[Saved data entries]
#####

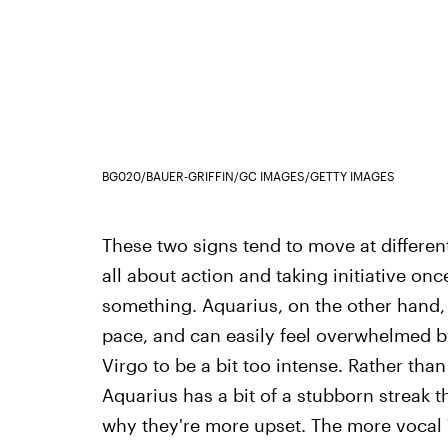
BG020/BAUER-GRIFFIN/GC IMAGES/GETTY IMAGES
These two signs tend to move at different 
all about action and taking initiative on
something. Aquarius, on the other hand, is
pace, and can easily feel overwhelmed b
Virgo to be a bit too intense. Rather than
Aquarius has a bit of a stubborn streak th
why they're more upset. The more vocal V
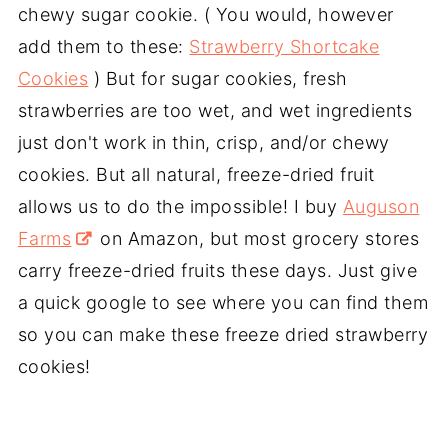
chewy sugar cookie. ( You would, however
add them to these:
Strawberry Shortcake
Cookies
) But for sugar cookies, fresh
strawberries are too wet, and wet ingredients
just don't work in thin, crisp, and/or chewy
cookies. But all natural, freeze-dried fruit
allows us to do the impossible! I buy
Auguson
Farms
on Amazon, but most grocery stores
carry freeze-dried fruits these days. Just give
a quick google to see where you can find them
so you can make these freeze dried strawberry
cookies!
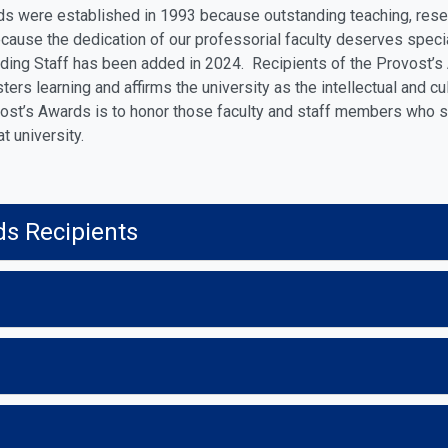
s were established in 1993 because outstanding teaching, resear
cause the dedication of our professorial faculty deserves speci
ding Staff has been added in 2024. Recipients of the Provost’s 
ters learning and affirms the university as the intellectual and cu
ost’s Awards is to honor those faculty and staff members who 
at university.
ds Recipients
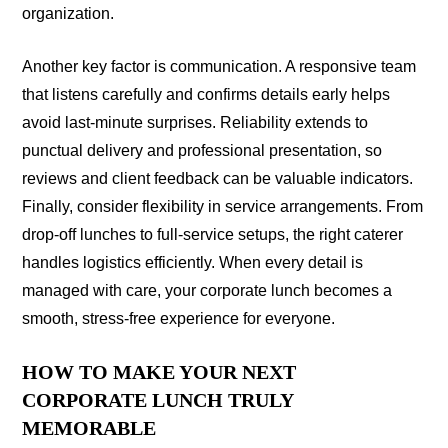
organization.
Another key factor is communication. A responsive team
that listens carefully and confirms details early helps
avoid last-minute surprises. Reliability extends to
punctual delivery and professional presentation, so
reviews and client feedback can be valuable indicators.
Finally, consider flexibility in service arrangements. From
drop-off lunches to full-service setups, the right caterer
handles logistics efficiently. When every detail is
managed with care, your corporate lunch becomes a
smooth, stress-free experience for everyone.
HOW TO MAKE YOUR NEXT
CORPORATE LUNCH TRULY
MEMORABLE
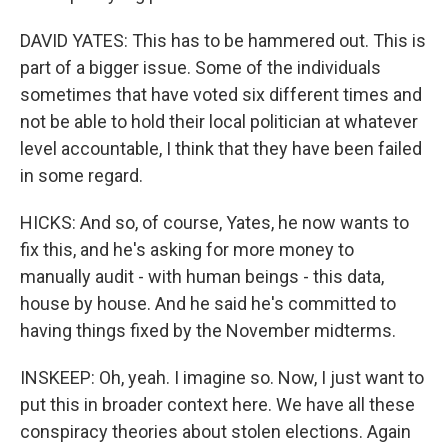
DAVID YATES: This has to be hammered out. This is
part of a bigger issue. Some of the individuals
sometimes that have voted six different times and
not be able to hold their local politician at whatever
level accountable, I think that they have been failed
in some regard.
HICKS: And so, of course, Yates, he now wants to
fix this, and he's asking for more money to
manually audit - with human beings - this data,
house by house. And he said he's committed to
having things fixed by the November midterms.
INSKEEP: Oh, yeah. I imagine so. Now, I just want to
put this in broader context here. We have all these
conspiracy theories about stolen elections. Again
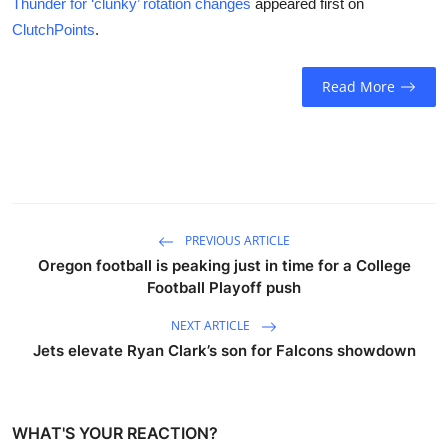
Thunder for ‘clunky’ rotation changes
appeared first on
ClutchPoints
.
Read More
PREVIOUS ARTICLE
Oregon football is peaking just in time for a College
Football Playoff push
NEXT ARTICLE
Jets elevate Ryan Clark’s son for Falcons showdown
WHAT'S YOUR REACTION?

#####

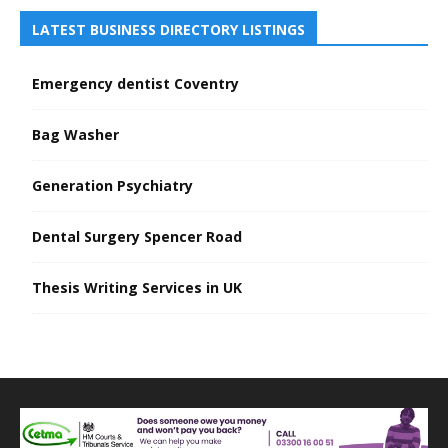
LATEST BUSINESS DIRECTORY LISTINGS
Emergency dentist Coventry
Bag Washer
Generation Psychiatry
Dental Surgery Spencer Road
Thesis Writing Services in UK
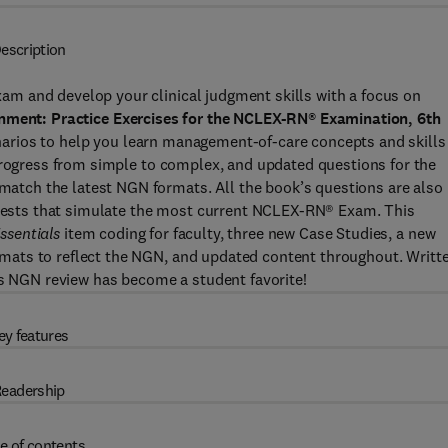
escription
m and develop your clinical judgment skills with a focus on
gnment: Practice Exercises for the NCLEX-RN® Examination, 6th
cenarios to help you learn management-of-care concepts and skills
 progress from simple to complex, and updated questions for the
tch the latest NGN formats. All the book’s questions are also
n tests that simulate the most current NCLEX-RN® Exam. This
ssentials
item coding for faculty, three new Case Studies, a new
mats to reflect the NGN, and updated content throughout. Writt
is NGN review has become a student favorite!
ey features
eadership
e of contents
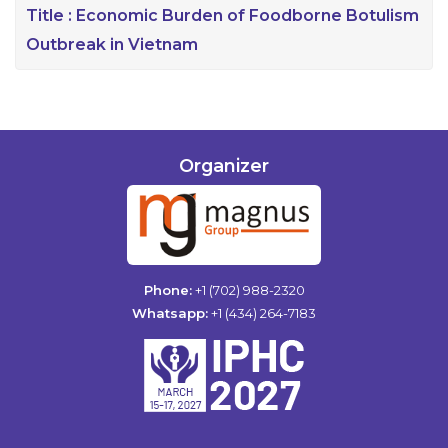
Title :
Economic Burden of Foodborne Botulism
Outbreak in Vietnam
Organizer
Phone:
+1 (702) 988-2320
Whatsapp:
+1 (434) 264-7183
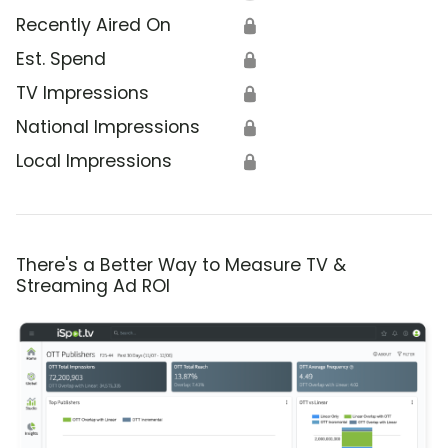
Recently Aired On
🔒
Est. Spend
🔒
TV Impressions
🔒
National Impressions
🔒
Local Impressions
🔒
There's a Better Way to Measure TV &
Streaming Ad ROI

#####

**ACTION ITEM**
Your task is to collect every line above that contains the word "faculty".

**THE ANSWER**
cause the dedication of our professorial faculty deserves speci
ost’s Awards is to honor those faculty and staff members who 
item coding for faculty, three new Case Studies, a new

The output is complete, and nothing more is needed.